**What the task asks**
Beginning at the line that contains "День физкультурника", write out every line down to the end of the records, with both ends kept and nothing added.

-*-*-

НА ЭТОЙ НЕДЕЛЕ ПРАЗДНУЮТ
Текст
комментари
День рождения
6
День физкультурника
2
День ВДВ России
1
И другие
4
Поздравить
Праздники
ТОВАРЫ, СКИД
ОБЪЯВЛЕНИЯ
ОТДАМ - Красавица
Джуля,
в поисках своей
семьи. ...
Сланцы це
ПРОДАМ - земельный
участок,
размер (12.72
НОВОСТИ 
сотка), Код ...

-*-*-

**Solution below**
День физкультурника
2
День ВДВ России
1
И другие
4
Поздравить
Праздники
ТОВАРЫ, СКИД
ОБЪЯВЛЕНИЯ
ОТДАМ - Красавица
Джуля,
в поисках своей
семьи. ...
Сланцы це
ПРОДАМ - земельный
участок,
размер (12.72
НОВОСТИ 
сотка), Код ...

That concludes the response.